[TASK TO COMPLETE] When you reach the line that holds "Откуда: Минск, Белоруссия", start copying exactly and keep going through the final line of the data, leaving out pictures.

Extracted page text data:
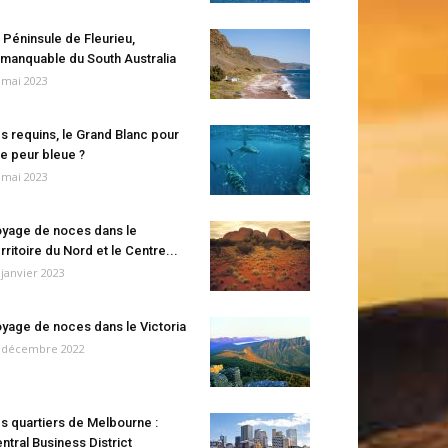
 Péninsule de Fleurieu,
manquable du South Australia
 mai 2023
s requins, le Grand Blanc pour
e peur bleue ?
 mai 2023
yage de noces dans le
rritoire du Nord et le Centre...
 janvier 2023
yage de noces dans le Victoria
 décembre 2022
s quartiers de Melbourne :
ntral Business District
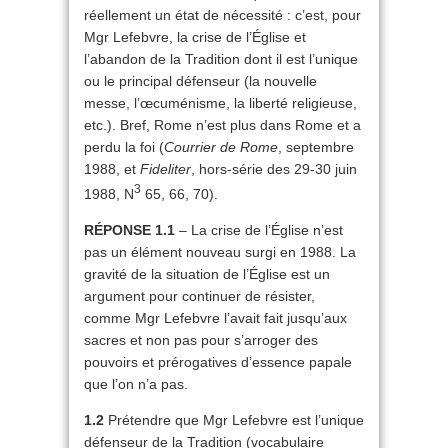
réellement un état de nécessité : c’est, pour
Mgr Lefebvre, la crise de l’Église et
l’abandon de la Tradition dont il est l’unique
ou le principal défenseur (la nouvelle
messe, l’œcuménisme, la liberté religieuse,
etc.). Bref, Rome n’est plus dans Rome et a
perdu la foi (
Courrier de Rome
, septembre
1988, et
Fideliter
, hors-série des 29-30 juin
3
1988, N
65, 66, 70).
RÉPONSE 1.1
– La crise de l’Église n’est
pas un élément nouveau surgi en 1988. La
gravité de la situation de l’Église est un
argument pour continuer de résister,
comme Mgr Lefebvre l’avait fait jusqu’aux
sacres et non pas pour s’arroger des
pouvoirs et prérogatives d’essence papale
que l’on n’a pas.
1.2
Prétendre que Mgr Lefebvre est l’unique
défenseur de la Tradition (vocabulaire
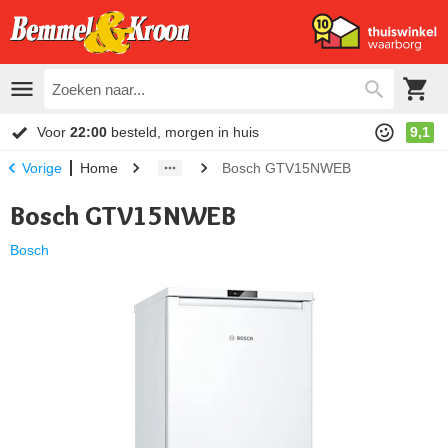
Voor
22:00
besteld, morgen in huis
9,1
Home
Bosch GTV15NWEB
Vorige
Bosch GTV15NWEB
Bosch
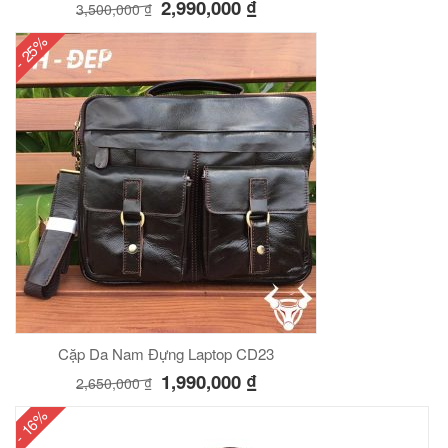
2,990,000
₫
3,500,000
₫
- 25%
Cặp Da Nam Đựng Laptop CD23
1,990,000
₫
2,650,000
₫
- 16%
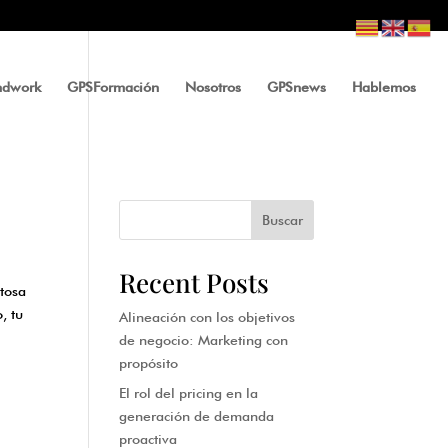
ndwork
GPSFormación
Nosotros
GPSnews
Hablemos
Buscar
Recent Posts
itosa
, tu
Alineación con los objetivos
de negocio: Marketing con
propósito
El rol del pricing en la
generación de demanda
proactiva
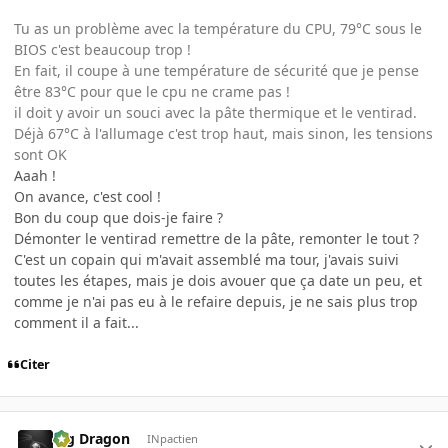
Tu as un problème avec la température du CPU, 79°C sous le
BIOS c'est beaucoup trop !
En fait, il coupe à une température de sécurité que je pense
être 83°C pour que le cpu ne crame pas !
il doit y avoir un souci avec la pâte thermique et le ventirad.
Déjà 67°C à l'allumage c'est trop haut, mais sinon, les tensions
sont OK
Aaah !
On avance, c'est cool !
Bon du coup que dois-je faire ?
Démonter le ventirad remettre de la pâte, remonter le tout ?
C'est un copain qui m'avait assemblé ma tour, j'avais suivi
toutes les étapes, mais je dois avouer que ça date un peu, et
comme je n'ai pas eu à le refaire depuis, je ne sais plus trop
comment il a fait...
Citer
Big Dragon
INpactien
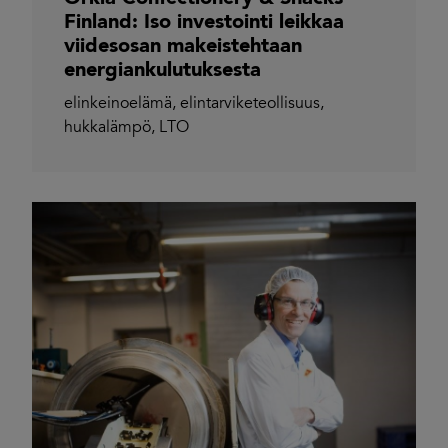
Finland: Iso investointi leikkaa
viidesosan makeistehtaan
energiankulutuksesta
elinkeinoelämä
,
elintarviketeollisuus
,
hukkalämpö
,
LTO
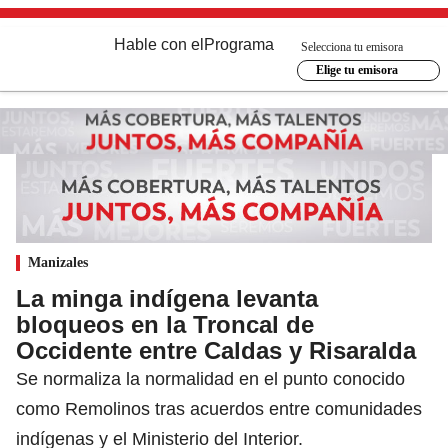
Hable con el
Programa
Selecciona tu emisora
Elige tu emisora
Manizales
La minga indígena levanta
bloqueos en la Troncal de
Occidente entre Caldas y Risaralda
Se normaliza la normalidad en el punto conocido
como Remolinos tras acuerdos entre comunidades
indígenas y el Ministerio del Interior.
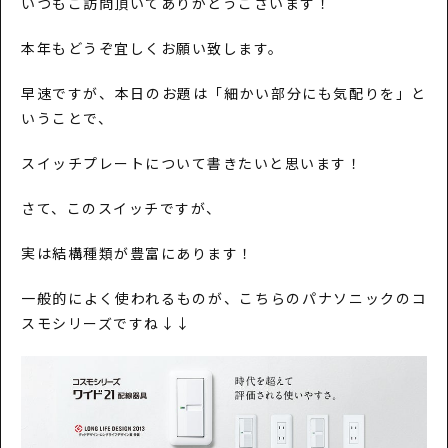
いつもご訪問頂いてありがとうございます！
本年もどうぞ宜しくお願い致します。
早速ですが、本日のお題は「細かい部分にも気配りを」と
いうことで、
スイッチプレートについて書きたいと思います！
さて、このスイッチですが、
実は結構種類が豊富にあります！
一般的によく使われるものが、こちらのパナソニックのコ
スモシリーズですね↓↓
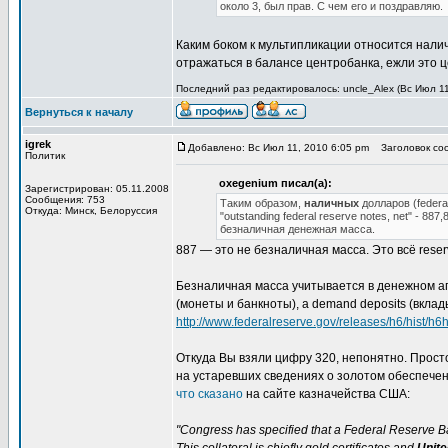
около 3, был прав. С чем его и поздравляю.
Каким боком к мультипликации относится нал
отражаться в балансе центробанка, ежли это 
Последний раз редактировалось: uncle_Alex (Вс Июл 11
Вернуться к началу
igrek
Добавлено: Вс Июл 11, 2010 6:05 pm
Заголовок соо
Политик
oxegenium писал(а):
Зарегистрирован: 05.11.2008
Сообщения: 753
Таким образом,
наличных
долларов (federa
Откуда: Минск, Белоруссия
"outstanding federal reserve notes, net" -
безналичная денежная масса.
887 — это не безналичная масса. Это всё rese
Безналичная масса учитывается в денежном агр
(монеты и банкноты), а demand deposits (вклад
http://www.federalreserve.gov/releases/h6/hist/h6hi
Откуда Вы взяли цифру 320, непонятно. Прост
на устаревших сведениях о золотом обеспечен
что сказано
на сайте казначейства США:
"Congress has specified that a Federal Reserve Ba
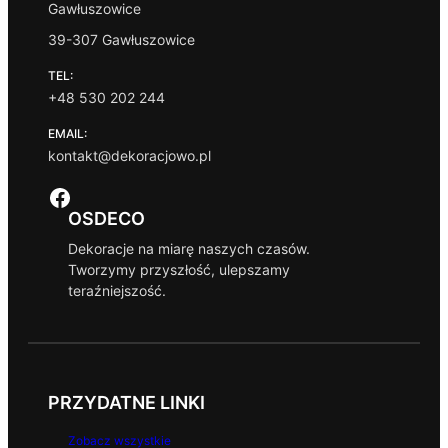
Gawłuszowice
39-307 Gawłuszowice
TEL:
+48 530 202 244
EMAIL:
kontakt@dekoracjowo.pl
Facebook
OSDECO
Dekoracje na miarę naszych czasów.
Tworzymy przyszłość, ulepszamy
teraźniejszość.
PRZYDATNE LINKI
Zobacz wszystkie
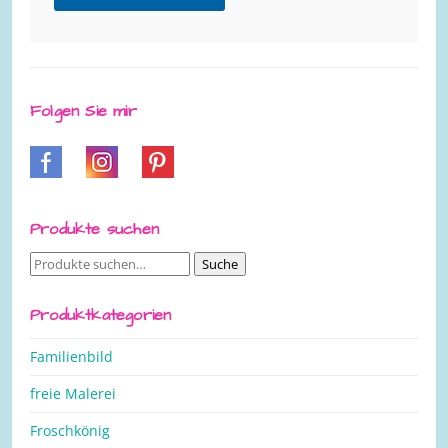
Folgen Sie mir
Produkte suchen
Suche
Suche
nach:
Produktkategorien
Familienbild
freie Malerei
Froschkönig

[ANSWER TO THIS PROBLEM]
Откуда: Минск, Белоруссия
"outstanding federal reserve notes, net" -
безналичная денежная масса.
887 — это не безналичная масса. Это всё rese
Безналичная масса учитывается в денежном агр
(монеты и банкноты), а demand deposits (вклад
http://www.federalreserve.gov/releases/h6/hist/h6hi
Откуда Вы взяли цифру 320, непонятно. Прост
на устаревших сведениях о золотом обеспечен
что сказано
на сайте казначейства США:
"Congress has specified that a Federal Reserve Ba
Gawłuszowice
39-307 Gawłuszowice
TEL:
+48 530 202 244
EMAIL:
kontakt@dekoracjowo.pl
Facebook
OSDECO
Dekoracje na miarę naszych czasów.
Tworzymy przyszłość, ulepszamy
teraźniejszość.
PRZYDATNE LINKI
Zobacz wszystkie
Folgen Sie mir
Produkte suchen
Suche
Suche
nach:
Produktkategorien
Familienbild
freie Malerei
Froschkönig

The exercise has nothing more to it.